▶ [Problem description]
Give the number of lines in the material below where the word "Onís" shows up, without anything else.

▶ [Given data]
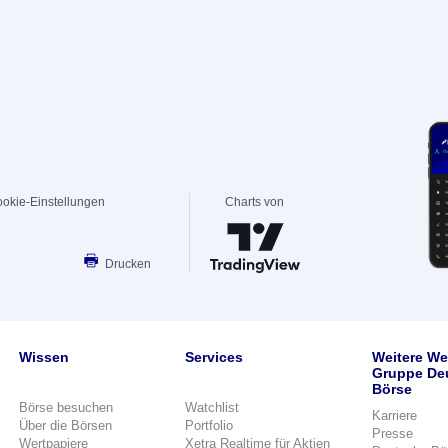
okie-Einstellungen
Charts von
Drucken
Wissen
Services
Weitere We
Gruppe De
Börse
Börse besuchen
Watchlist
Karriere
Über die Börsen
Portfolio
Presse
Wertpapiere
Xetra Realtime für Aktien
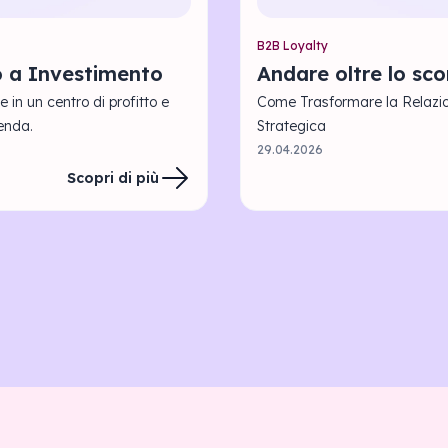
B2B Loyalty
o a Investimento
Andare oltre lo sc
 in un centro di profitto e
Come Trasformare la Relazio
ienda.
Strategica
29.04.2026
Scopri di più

...

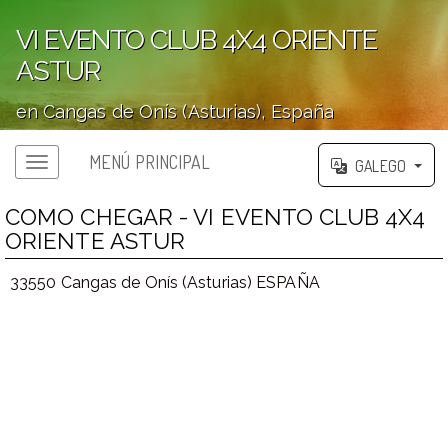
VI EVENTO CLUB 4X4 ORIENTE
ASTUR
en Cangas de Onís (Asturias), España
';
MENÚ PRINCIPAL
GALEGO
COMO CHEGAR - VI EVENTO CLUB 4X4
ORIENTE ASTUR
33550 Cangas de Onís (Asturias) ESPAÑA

▶ [Exercise answer]
2